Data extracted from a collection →

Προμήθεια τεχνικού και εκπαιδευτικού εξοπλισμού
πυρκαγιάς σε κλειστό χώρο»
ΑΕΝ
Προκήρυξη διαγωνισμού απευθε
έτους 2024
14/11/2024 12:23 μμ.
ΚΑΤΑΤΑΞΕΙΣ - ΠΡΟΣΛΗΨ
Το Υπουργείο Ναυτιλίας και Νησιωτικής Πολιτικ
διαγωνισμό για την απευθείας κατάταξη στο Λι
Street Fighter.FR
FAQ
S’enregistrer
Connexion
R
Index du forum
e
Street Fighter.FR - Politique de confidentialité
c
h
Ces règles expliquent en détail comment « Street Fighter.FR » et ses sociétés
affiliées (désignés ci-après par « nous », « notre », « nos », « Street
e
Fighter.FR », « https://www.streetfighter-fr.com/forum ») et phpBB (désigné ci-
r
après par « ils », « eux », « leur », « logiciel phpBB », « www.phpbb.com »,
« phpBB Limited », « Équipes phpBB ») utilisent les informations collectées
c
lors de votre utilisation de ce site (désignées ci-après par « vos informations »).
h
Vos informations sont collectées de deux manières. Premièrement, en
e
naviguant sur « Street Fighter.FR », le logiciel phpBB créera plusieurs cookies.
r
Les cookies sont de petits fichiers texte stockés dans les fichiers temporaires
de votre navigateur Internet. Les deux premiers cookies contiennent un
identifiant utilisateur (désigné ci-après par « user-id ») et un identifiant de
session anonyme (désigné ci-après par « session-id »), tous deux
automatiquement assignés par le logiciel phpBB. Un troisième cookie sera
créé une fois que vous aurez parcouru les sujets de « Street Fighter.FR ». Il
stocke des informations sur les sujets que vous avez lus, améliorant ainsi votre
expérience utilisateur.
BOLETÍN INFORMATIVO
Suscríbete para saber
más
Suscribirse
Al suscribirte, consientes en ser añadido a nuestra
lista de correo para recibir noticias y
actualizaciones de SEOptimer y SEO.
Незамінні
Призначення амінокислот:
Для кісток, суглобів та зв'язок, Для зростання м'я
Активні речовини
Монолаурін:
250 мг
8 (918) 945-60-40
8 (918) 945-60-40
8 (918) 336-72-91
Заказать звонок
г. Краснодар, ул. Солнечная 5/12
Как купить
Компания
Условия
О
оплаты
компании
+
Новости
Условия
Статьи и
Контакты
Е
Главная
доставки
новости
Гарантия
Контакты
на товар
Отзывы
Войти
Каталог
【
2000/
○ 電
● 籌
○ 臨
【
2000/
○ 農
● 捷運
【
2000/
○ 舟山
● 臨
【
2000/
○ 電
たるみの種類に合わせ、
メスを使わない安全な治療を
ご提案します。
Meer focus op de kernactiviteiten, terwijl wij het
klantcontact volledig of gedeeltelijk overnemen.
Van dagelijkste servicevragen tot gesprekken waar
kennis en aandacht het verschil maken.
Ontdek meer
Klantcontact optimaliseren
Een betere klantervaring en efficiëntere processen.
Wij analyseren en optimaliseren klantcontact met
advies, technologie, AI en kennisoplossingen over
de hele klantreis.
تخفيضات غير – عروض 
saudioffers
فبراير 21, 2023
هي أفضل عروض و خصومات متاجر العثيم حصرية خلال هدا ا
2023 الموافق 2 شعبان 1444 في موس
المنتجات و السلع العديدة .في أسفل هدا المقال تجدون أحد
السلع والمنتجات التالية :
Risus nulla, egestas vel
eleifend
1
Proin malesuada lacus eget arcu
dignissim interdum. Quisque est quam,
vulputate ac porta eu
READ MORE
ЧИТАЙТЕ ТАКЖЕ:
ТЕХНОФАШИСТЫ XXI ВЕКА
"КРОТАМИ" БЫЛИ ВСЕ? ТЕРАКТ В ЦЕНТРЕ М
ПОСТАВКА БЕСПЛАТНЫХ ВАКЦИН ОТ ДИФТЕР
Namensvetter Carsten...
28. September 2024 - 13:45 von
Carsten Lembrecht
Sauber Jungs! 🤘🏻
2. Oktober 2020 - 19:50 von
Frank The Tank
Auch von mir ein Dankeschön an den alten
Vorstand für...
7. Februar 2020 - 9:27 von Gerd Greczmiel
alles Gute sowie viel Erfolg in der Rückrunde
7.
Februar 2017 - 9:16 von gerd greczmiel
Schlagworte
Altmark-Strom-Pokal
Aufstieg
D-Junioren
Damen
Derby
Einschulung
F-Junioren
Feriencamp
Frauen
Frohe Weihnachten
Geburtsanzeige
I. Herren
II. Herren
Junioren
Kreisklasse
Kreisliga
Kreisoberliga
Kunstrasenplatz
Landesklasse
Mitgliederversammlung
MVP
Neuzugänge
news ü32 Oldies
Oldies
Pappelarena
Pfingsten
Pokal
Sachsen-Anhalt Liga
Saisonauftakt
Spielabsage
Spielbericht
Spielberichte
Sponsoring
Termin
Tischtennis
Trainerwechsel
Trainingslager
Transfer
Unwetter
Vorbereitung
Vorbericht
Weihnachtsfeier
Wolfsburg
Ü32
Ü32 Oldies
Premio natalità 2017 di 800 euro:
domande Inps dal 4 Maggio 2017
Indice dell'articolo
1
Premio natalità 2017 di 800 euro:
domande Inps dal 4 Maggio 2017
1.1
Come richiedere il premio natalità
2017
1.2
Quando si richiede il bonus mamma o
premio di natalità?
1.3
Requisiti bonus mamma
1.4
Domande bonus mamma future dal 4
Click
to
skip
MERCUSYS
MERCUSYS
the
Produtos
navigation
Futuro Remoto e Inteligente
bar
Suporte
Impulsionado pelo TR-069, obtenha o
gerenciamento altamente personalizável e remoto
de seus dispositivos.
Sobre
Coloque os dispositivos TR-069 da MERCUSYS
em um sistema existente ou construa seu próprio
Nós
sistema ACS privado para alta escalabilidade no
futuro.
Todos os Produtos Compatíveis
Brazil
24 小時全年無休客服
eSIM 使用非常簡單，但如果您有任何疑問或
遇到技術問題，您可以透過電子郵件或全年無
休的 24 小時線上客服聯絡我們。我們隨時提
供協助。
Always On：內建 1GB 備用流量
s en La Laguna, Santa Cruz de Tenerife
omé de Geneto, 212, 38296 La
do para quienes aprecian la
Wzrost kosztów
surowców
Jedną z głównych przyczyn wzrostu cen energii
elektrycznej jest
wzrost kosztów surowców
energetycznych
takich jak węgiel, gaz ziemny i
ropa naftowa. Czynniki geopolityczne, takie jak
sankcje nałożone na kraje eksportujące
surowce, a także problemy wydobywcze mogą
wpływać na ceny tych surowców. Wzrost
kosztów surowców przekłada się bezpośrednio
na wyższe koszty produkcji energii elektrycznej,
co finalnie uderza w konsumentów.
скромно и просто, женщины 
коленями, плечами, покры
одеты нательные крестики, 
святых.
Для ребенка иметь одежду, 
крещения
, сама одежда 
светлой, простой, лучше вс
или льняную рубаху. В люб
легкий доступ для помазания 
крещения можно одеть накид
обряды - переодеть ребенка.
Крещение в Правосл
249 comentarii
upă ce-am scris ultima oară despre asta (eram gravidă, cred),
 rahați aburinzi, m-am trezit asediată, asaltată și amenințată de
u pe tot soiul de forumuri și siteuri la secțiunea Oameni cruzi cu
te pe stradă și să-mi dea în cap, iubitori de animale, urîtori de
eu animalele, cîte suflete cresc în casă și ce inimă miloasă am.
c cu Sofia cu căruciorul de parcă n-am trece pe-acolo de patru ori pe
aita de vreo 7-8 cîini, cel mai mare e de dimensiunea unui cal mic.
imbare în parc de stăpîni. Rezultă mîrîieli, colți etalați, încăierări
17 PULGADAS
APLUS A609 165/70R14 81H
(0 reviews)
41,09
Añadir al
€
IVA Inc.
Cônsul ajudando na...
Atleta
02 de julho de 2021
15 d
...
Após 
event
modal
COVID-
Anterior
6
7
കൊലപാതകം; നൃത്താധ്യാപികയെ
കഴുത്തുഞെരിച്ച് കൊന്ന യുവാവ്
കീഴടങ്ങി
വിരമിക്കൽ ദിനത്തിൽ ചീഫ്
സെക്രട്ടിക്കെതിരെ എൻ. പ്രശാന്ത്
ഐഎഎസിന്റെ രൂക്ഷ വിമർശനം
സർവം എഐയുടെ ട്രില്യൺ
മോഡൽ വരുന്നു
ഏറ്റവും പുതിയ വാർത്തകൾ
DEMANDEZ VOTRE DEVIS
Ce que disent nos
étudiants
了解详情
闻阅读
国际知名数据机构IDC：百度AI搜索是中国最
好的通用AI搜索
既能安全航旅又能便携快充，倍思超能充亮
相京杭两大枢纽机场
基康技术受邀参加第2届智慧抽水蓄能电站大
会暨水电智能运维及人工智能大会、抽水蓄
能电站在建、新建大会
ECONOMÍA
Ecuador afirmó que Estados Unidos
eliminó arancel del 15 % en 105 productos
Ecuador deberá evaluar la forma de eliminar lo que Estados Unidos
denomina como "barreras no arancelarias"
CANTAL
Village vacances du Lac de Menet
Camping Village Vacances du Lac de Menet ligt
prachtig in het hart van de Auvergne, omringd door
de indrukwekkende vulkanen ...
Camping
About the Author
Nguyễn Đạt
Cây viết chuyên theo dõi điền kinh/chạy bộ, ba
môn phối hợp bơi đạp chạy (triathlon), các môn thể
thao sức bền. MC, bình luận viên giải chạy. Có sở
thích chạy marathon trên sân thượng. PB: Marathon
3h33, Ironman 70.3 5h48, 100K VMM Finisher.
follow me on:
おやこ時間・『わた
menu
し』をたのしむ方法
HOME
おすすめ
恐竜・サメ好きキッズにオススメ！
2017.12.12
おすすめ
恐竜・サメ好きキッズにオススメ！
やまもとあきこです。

AIM OF THE TASK → Return every line from the entries above that contains the word "chạy".

OUTPUT FOR THIS TASK →
Cây viết chuyên theo dõi điền kinh/chạy bộ, ba
môn phối hợp bơi đạp chạy (triathlon), các môn thể
thao sức bền. MC, bình luận viên giải chạy. Có sở
thích chạy marathon trên sân thượng. PB: Marathon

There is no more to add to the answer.